Well, it does deal with discrimination in its many forms - racial, sexual, the insane or those just thought to be a bit odd...It also asks questions about madness and points out that what some people perceive as insane other people do not. For instance there is a man in the book who feels he is really a woman and has consequently been locked up in the asylum by his relatives until he comes to see sense. This sort of thing really happened. They called it monomania - mad in just one direction. It was a sort of coverall term and people were afflicted in different ways. A few years later they became Freud's neurotics. I don't think any of them were mad or abnormal at all and the central character, Hannah, is probably the most autobiographical writing I've ever done - so it was a little worrying when one reviewer described her as a 'very strange young woman'. Which is giving me a bit of a complex. I keep asking people - do you think I'm a bit odd? And they
keep saying 'Well yes, obviously...' Which isn't helping, frankly.

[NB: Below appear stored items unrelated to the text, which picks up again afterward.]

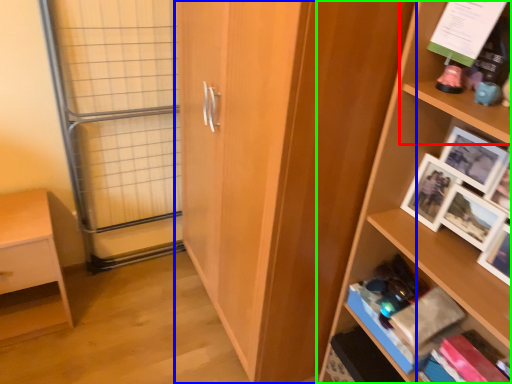 Question: Which object is the closest to the shelf (highlighted by a red box)? Choose among these: cupboard (highlighted by a blue box) or shelf (highlighted by a green box).

Choices:
 (A) cupboard
 (B) shelf

Answer: (B) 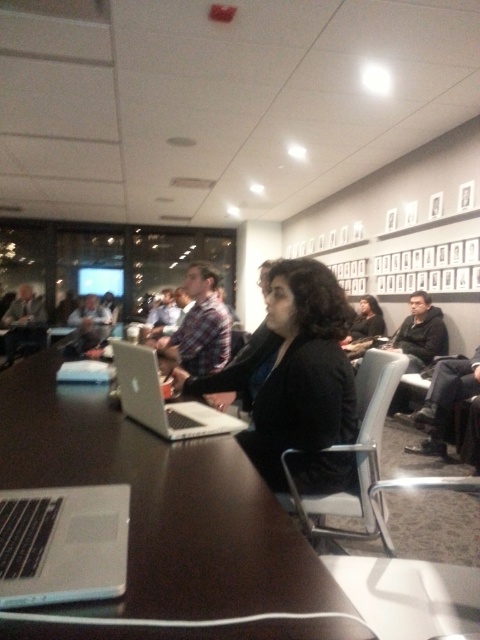 You are a person with a height of 165 cm standing in front of the dark wood table at center. Can you comfortably reach the top of the table without stretching?

The dark wood table at center is 62.37 centimeters away from the viewer. Since the distance is less than the average comfortable reaching distance of around 70 cm, you can comfortably reach the top of the dark wood table at center without stretching.

You are standing in the meeting room and want to move from the point at coordinates (x=23, y=412) to the point at coordinates (x=269, y=408). Which direction should you move to get closer to your destination?

You should move backward because the point at coordinates (x=23, y=412) is closer to you than the point at coordinates (x=269, y=408), so moving backward will take you toward the farther point. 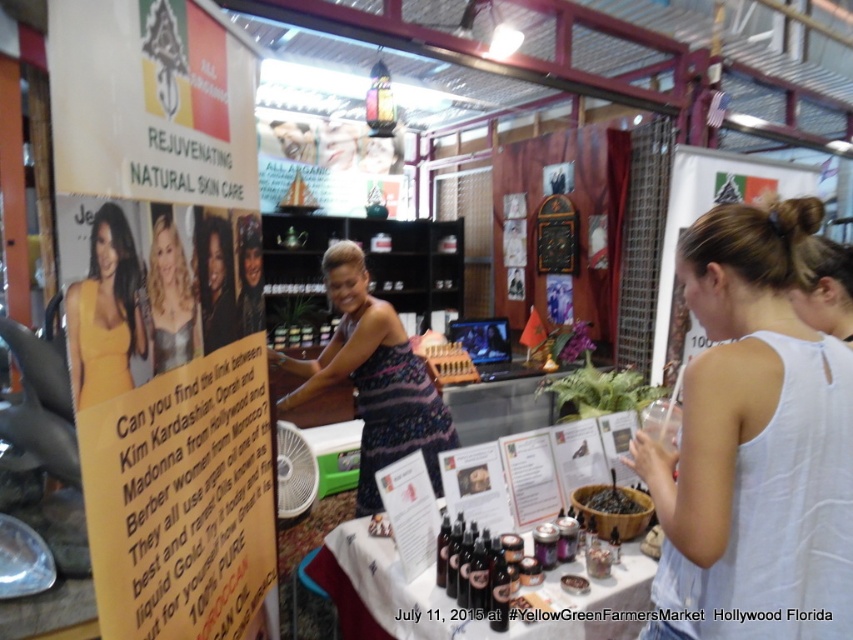 Question: Which of these objects is positioned farthest from the translucent glass bottles at center?

Choices:
 (A) shiny silver dress at center
 (B) matte black dress at center
 (C) dark brown wood bowl at center
 (D) yellow satin dress at left

Answer: (D)

Question: Estimate the real-world distances between objects in this image. Which object is farther from the shiny silver dress at center?

Choices:
 (A) matte black dress at center
 (B) translucent glass bottles at center

Answer: (B)

Question: Is shiny silver dress at center to the right of translucent glass bottles at center from the viewer's perspective?

Choices:
 (A) no
 (B) yes

Answer: (A)

Question: Is striped fabric dress at center to the right of yellow satin dress at left from the viewer's perspective?

Choices:
 (A) yes
 (B) no

Answer: (A)

Question: Does white cotton tank top at right appear over dark brown wood bowl at center?

Choices:
 (A) yes
 (B) no

Answer: (A)

Question: Based on their relative distances, which object is nearer to the translucent glass bottles at center?

Choices:
 (A) white cotton tank top at right
 (B) dark brown wood bowl at center
 (C) yellow satin dress at left
 (D) shiny silver dress at center

Answer: (B) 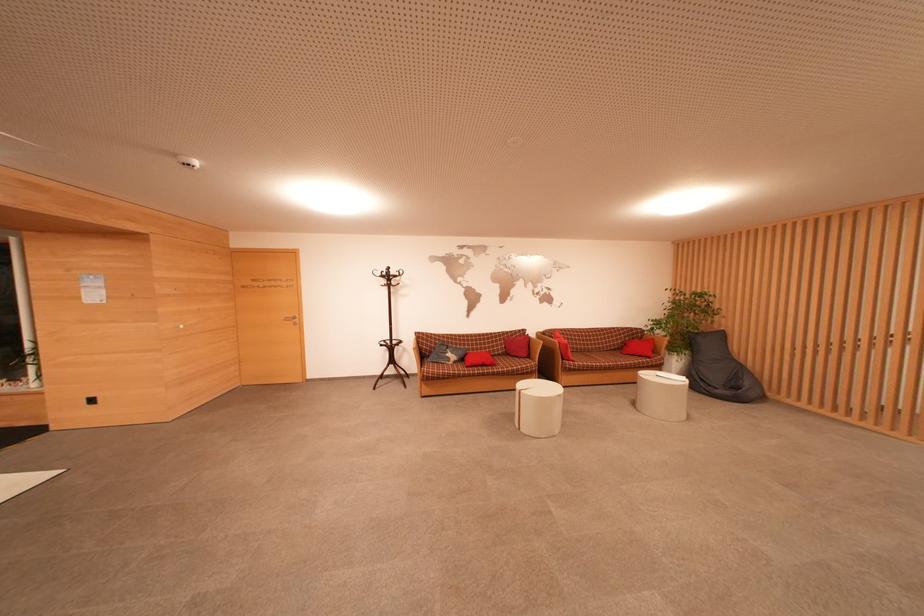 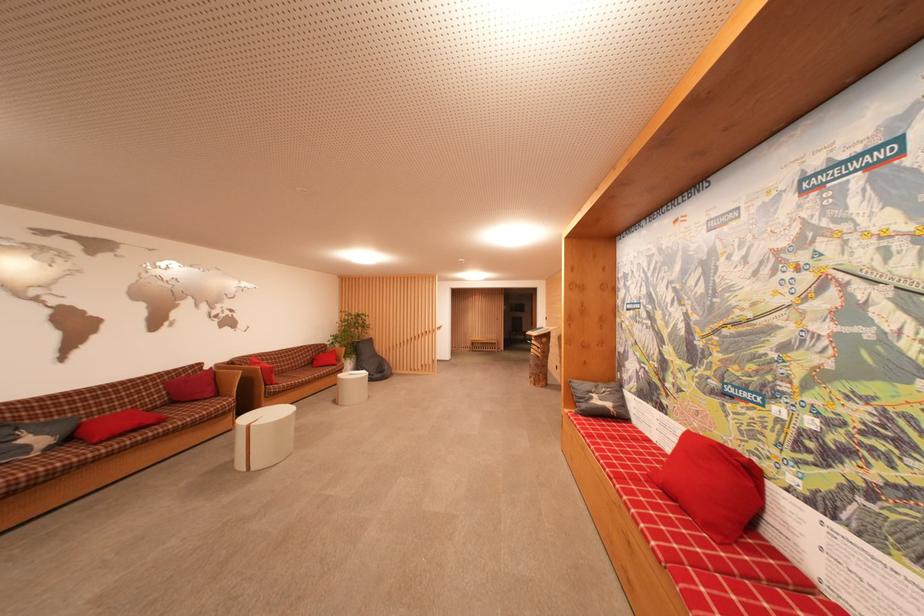 In the second image, find the point that corresponds to the point at 657,342 in the first image.

(338, 354) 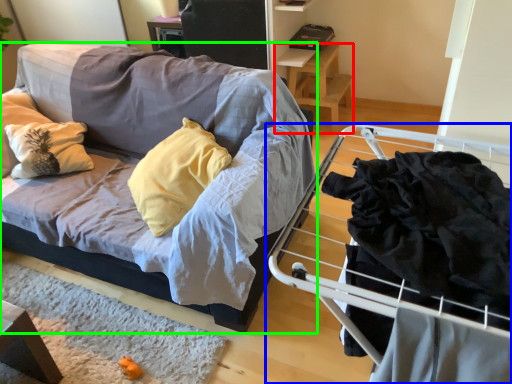 Question: Which object is positioned farthest from table (highlighted by a red box)? Select from furniture (highlighted by a blue box) and studio couch (highlighted by a green box).

Choices:
 (A) furniture
 (B) studio couch

Answer: (A) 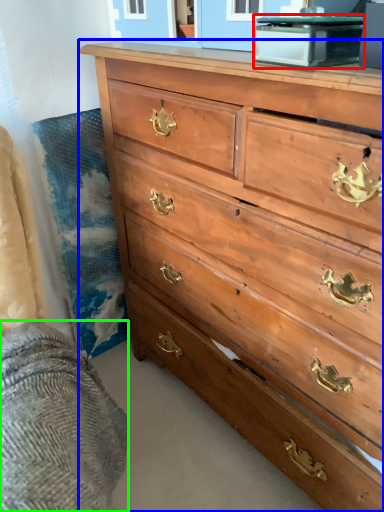 Question: Which object is positioned farthest from cabinetry (highlighted by a red box)? Select from chest of drawers (highlighted by a blue box) and bedding (highlighted by a green box).

Choices:
 (A) chest of drawers
 (B) bedding

Answer: (B)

Does your book have any medicinal or mental health value to readers?
With the help of this book you will become an expert in curing epilepsy (amethyst inserted under the skin), fever (cupping), depression (water therapy), syphilis (mercury ointment) and postnatal depression (leeches).

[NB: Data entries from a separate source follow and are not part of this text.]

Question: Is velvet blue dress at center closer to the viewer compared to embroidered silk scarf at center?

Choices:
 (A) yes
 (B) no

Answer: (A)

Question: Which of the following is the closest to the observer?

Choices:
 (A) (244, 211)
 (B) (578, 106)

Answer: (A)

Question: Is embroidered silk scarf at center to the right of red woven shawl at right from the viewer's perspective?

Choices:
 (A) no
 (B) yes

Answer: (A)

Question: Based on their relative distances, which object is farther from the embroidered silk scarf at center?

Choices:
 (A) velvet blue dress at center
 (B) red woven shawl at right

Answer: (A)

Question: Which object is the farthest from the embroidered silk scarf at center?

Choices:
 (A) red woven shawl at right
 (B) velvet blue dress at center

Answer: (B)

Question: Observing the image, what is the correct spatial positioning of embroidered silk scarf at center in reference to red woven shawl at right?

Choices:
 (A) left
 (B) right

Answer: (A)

Assume your book has been filed under "Ages 8 to 12" in the children's section, perhaps by mistake, perhaps not. How horrified do you imagine a child would be after reading your book, and why? How many years of therapy would the child take to recover from the experience?
I think any sensible child would enjoy the entire book enormously, and would need no therapy whatsoever. In fact I think it should be required reading for all precocious six year olds and I think I shall start a campaign to get it on the National Curriculum immediately.

If no one buys your book and you are unable to continue publishing your fiction due to the intense vilification that occurs in the media, what line of work will you go into?
Well the intense vilification has begun already, which I'm taking as a compliment since they are only jealous, obviously - either that or they're all out to get me...and what I shall do next is to become a shamanic healer because there is a vacancy going in my local community.


At 9:36 AM, Anonymous Anonymous said...

I have to say that Clare Dudman is one of my favorite new writers. Her first and second book were a pleasure to read and I look forward to the next one with eager anticipation. More people should read her books.

At 1:04 AM, Blogger banzai cat said...

Well, she's already on my to-read pile of books but what's more exciting is that all her books are also available locally on this side of the world. Excellent! :-)

At 3:21 PM, Anonymous Anonymous said...

Clare Dudman is not odd at all. When we were five I sat next to her in class and watched her chew a button on her yellow cardigan. She's shy and sensible and a very, very intelligent woman. It is thrilling to think that people all over the world are able to read her wonderful writing and enjoy it. Fantastic.